President Benigno Aquino, caught off guard by the scale of the disaster, is scheduled to visit typhoon-affected areas today.

He has been criticised for the slow pace of aid distribution and unclear estimates of casualties, especially in Tacloban, capital of hardest-hit Leyte province.

A notice board in Tacloban City Hall estimated the deaths at 4,000 on Friday, up from 2,000 a day before, in that town alone.

Hours later, Tacloban mayor Alfred Romualdez apologised and said the toll was for the whole central Philippines.

The toll, written on a whiteboard, is compiled by officials who started burying bodies in a mass grave on Thursday.

Romualdez said some people may have been swept out to sea and their bodies lost after a tsunami-like wall of seawater slammed into coastal areas. One neighbourhood with a population of between 10,000 and 12,000 was now deserted, he said.

The City Hall toll was the first public acknowledgement that the number of fatalities would likely far exceed an estimate given this week by Aquino, who said lives lost would be closer to 2,000 or 2,500.

Official confirmed deaths nationwide rose by more than 1,200 to 3,621 on Friday. “I hope it will not rise anymore. I hope that is the final number,” said Eduardo del Rosario, director of the National Disaster Risk Reduction and Management Council.

“If it rises, it will probably be very slight.”

But massive logistical problems remain. Injured survivors waited in long lines under searing sun for treatment. Local authorities reported shortages of body bags, gasoline and staff to collect the dead.

“Bodies are still lying on the roads. But now at least they’re in sections with Department of Health body-bags,” Ian Norton, chief of a team of Australian aid workers, told Reuters.

The number of people made homeless by the storm rose to 1.9 million, up from 900,000, the UN’s humanitarian agency said. In Tacloban alone, at least 56,000 people face unsanitary conditions, according to the UN’s migration agency.

Stunned survivors in Tacloban said the toll could be many thousands.

“There are a lot of dead people on the street in our neighbourhood, by the trash,” said Aiza Umpacan, a 27-year-old resident of San Jose, one of the worst-hit neighbourhoods.

“There are still a lot of streets that were not visited by the disaster-relief operations. They are just going through the highways, not the inner streets,” he said.

“The smell is getting worse, and we actually have neighbours who have been brought to hospital because they are getting sick.”

Across the city, survivors have begun to rebuild. The sounds of hammers ring out.

Men gather in groups to fix motorbikes or drag debris off splintered homes and wrecked streets. Most have given up searching for lost loved ones.

The preliminary number of missing as of Friday, according to the Red Cross, rose to 25,000 from 22,000 a day earlier. That could include people who have since been located, it said.

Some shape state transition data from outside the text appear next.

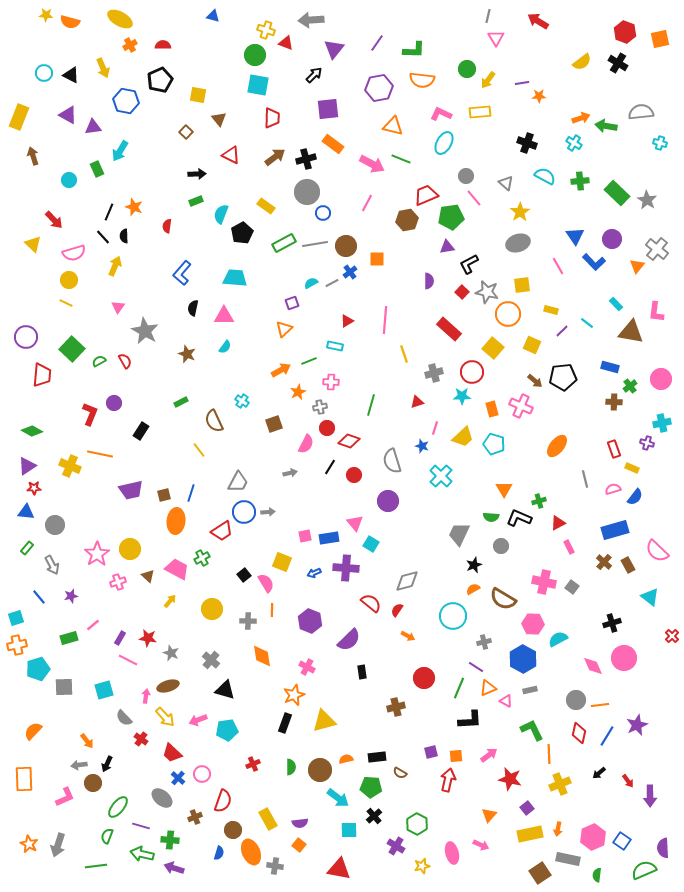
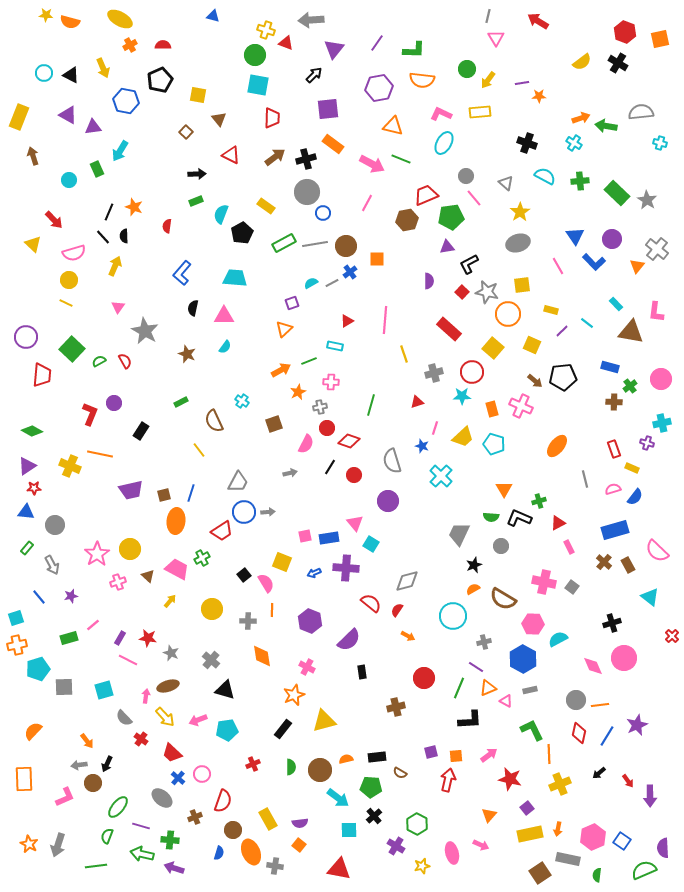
black rectangle at (285, 723): moved 2 px left, 6 px down; rotated 18 degrees clockwise
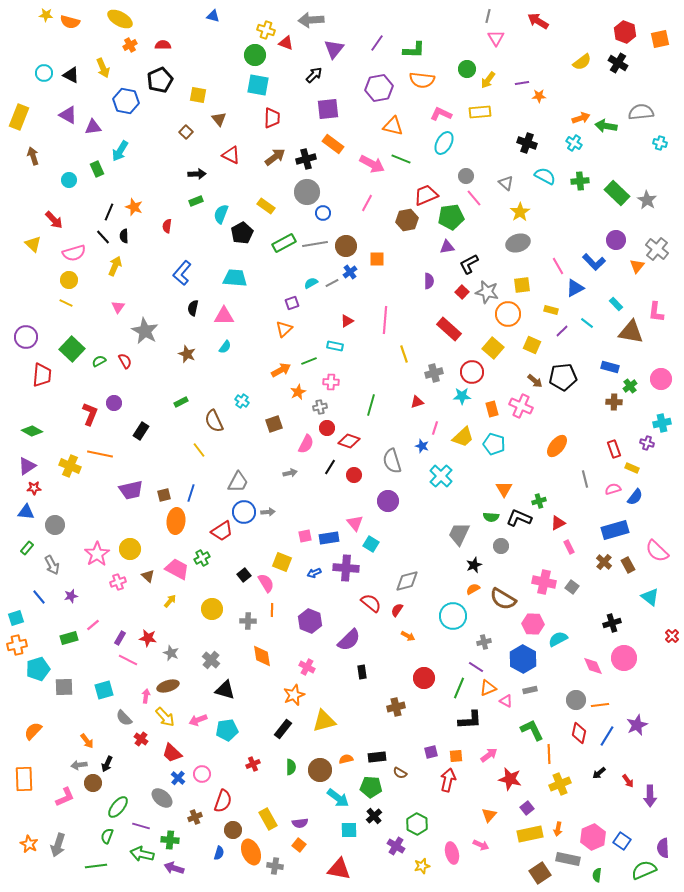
blue triangle at (575, 236): moved 52 px down; rotated 36 degrees clockwise
purple circle at (612, 239): moved 4 px right, 1 px down
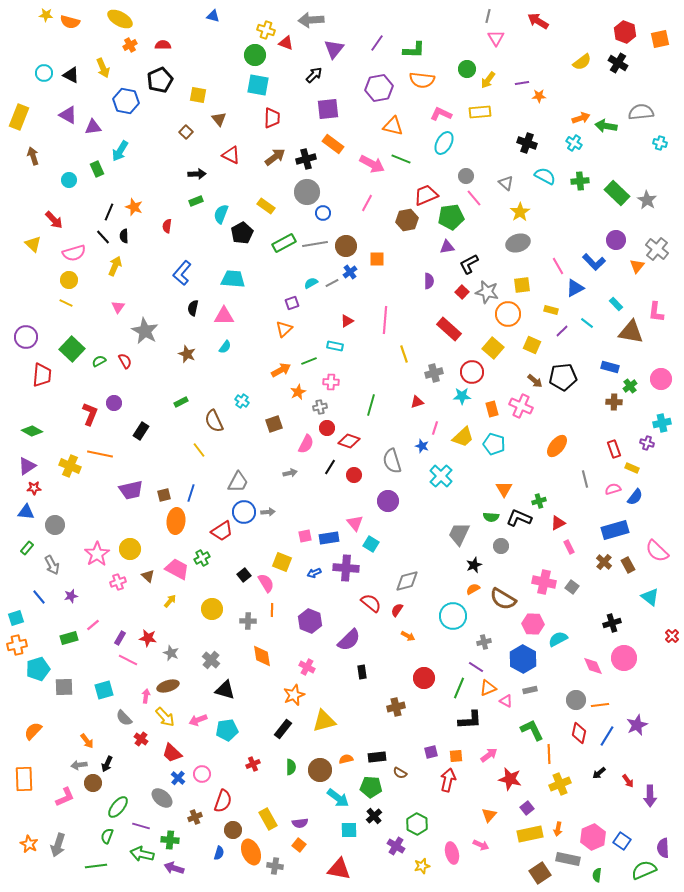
cyan trapezoid at (235, 278): moved 2 px left, 1 px down
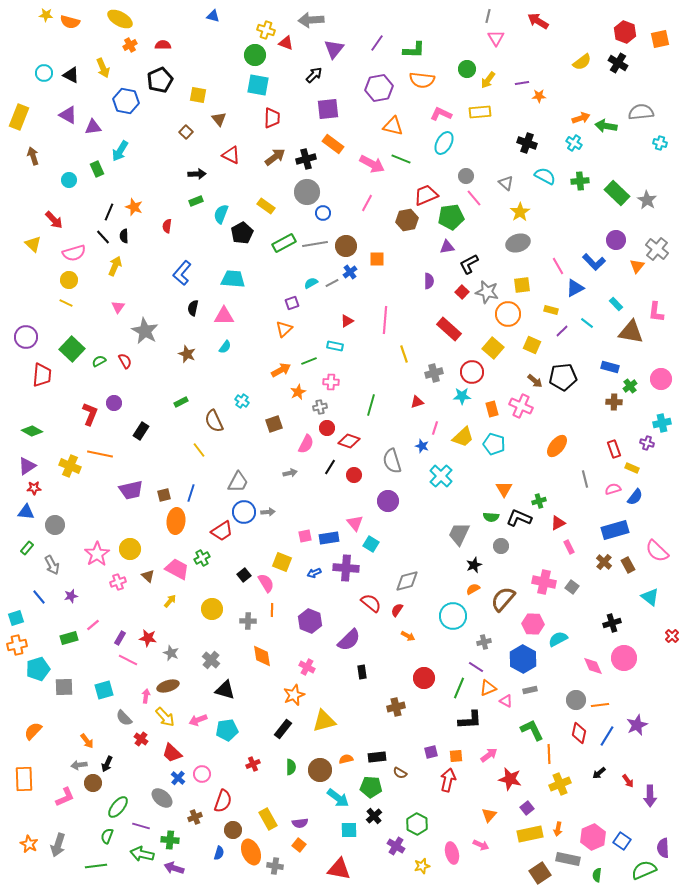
brown semicircle at (503, 599): rotated 100 degrees clockwise
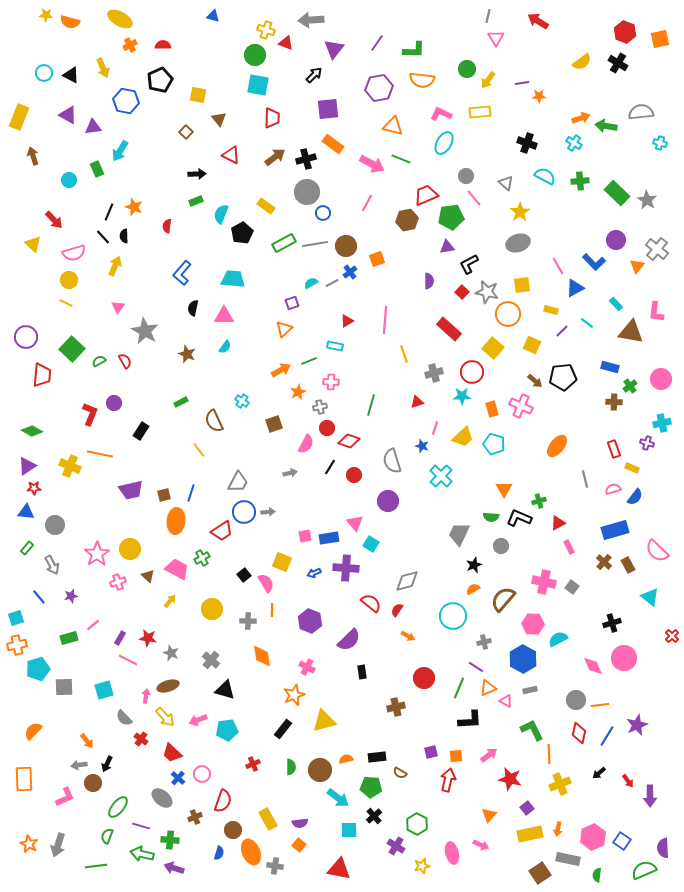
orange square at (377, 259): rotated 21 degrees counterclockwise
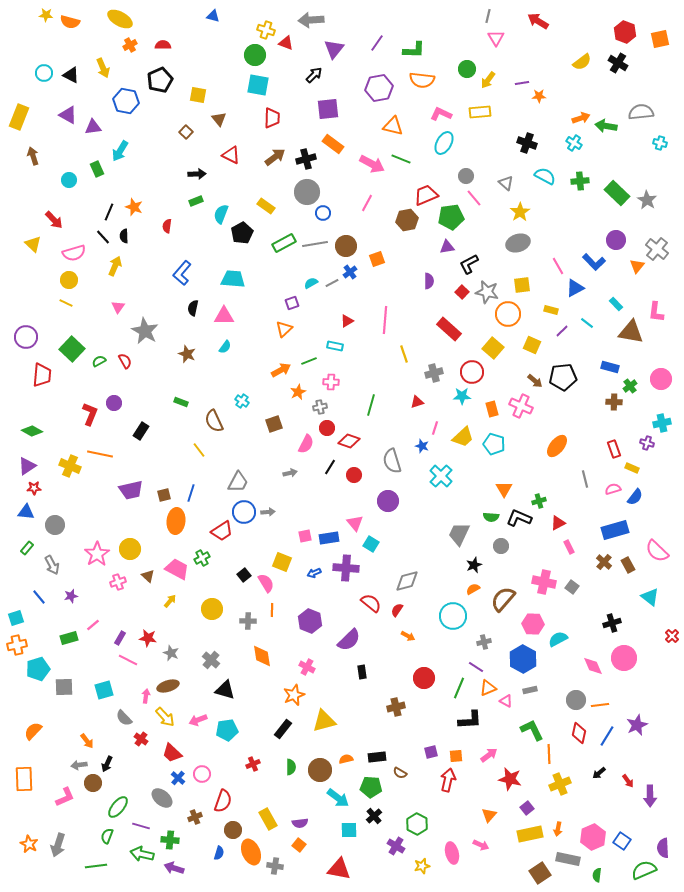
green rectangle at (181, 402): rotated 48 degrees clockwise
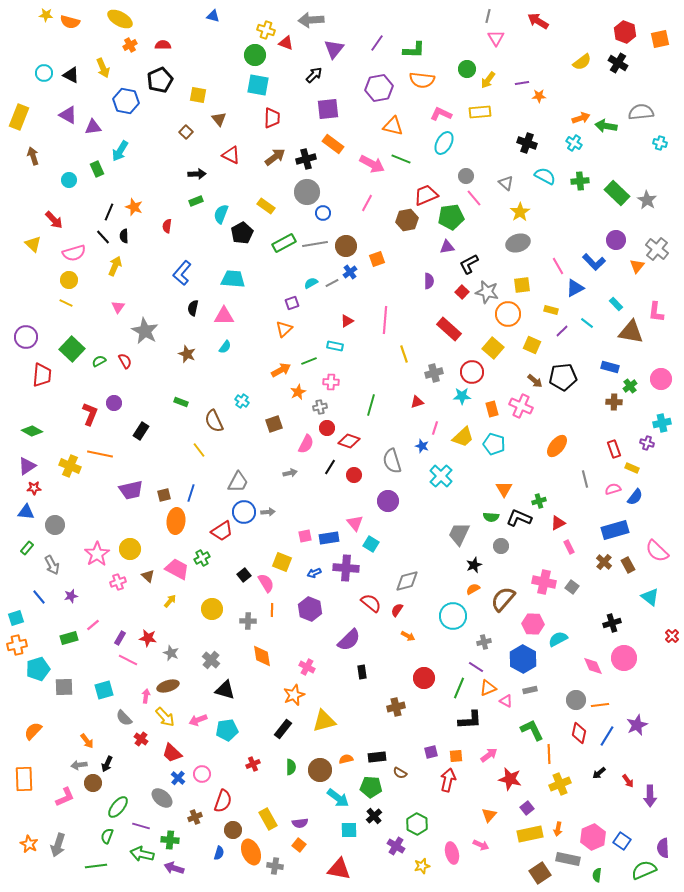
purple hexagon at (310, 621): moved 12 px up
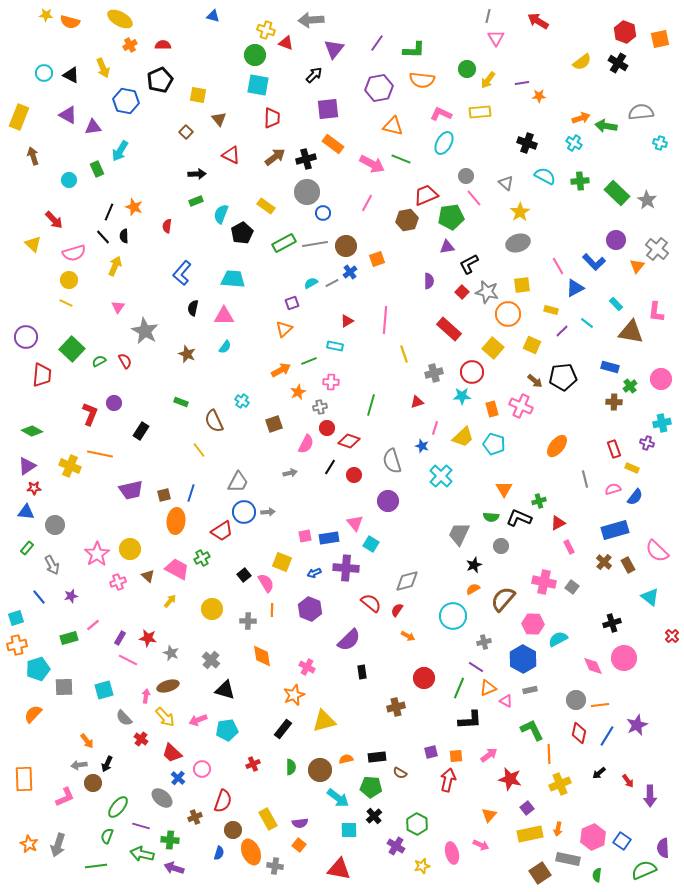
orange semicircle at (33, 731): moved 17 px up
pink circle at (202, 774): moved 5 px up
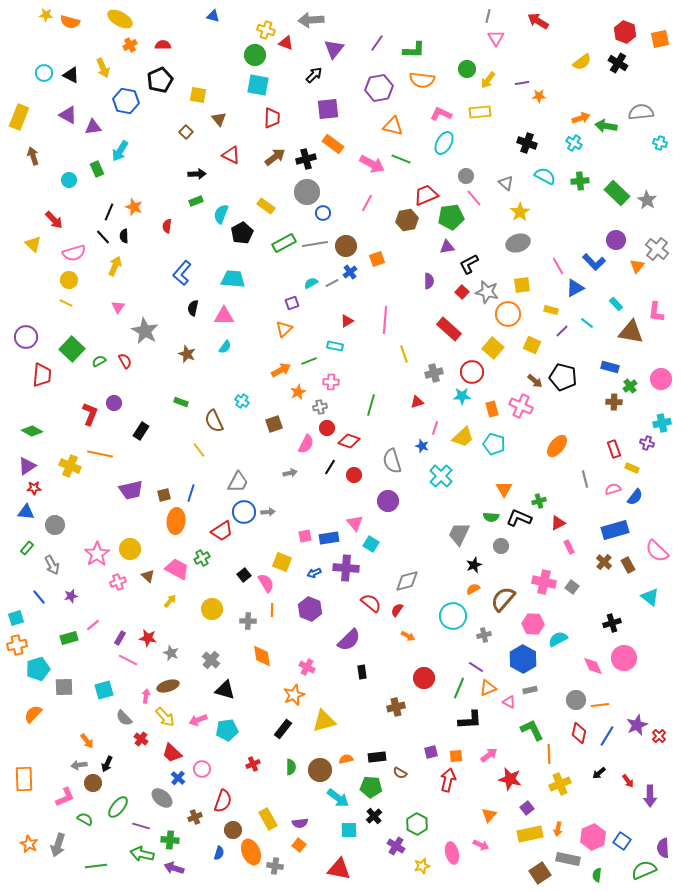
black pentagon at (563, 377): rotated 20 degrees clockwise
red cross at (672, 636): moved 13 px left, 100 px down
gray cross at (484, 642): moved 7 px up
pink triangle at (506, 701): moved 3 px right, 1 px down
green semicircle at (107, 836): moved 22 px left, 17 px up; rotated 98 degrees clockwise
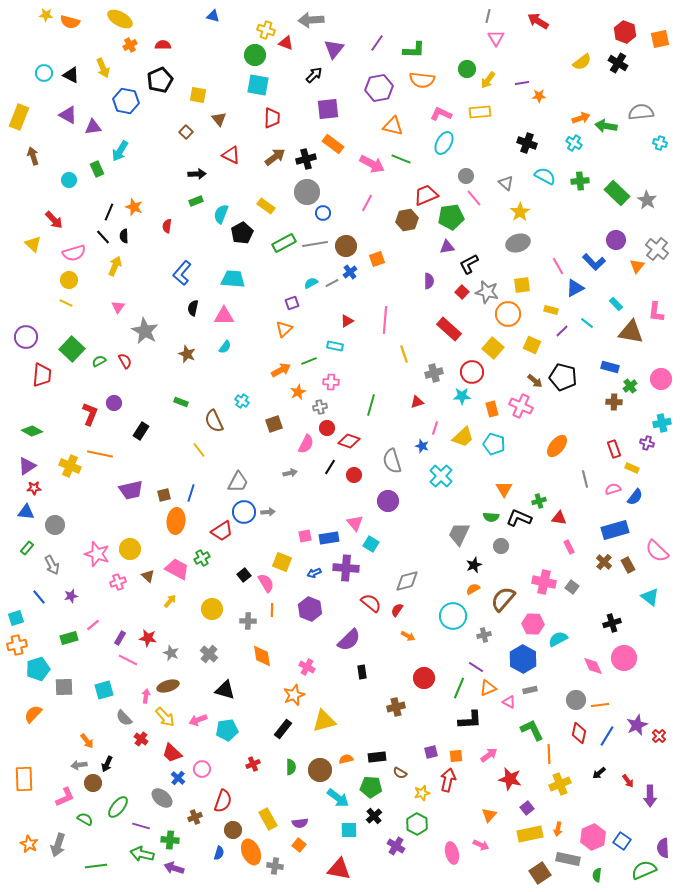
red triangle at (558, 523): moved 1 px right, 5 px up; rotated 35 degrees clockwise
pink star at (97, 554): rotated 20 degrees counterclockwise
gray cross at (211, 660): moved 2 px left, 6 px up
yellow star at (422, 866): moved 73 px up
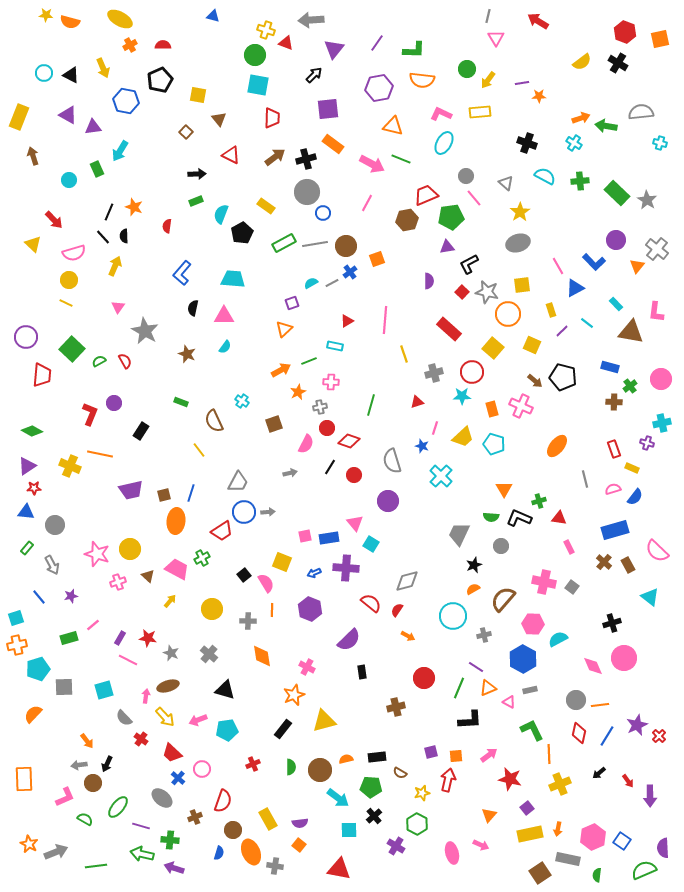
yellow rectangle at (551, 310): rotated 56 degrees clockwise
gray arrow at (58, 845): moved 2 px left, 7 px down; rotated 130 degrees counterclockwise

The nuclear-powered USS George Washington aircraft carrier and accompanying ships arrived off eastern Samar province on Thursday evening, carrying 5,000 crew and more than 80 aircraft.

US sailors have brought food and water ashore in Tacloban and the town of Guiuan, whose airport was a US naval air base in the second World War. The carrier is moored near where US General Douglas MacArthur’s force landed on October 20th, 1944, in one of the biggest Allied victories.

Acting U. Ambassador Brian Goldbeck, the chargé d'affaires at the US embassy in Manila, said the United States had moved 174,000 kg of emergency supplies into affected areas and evacuated nearly 3,000 people.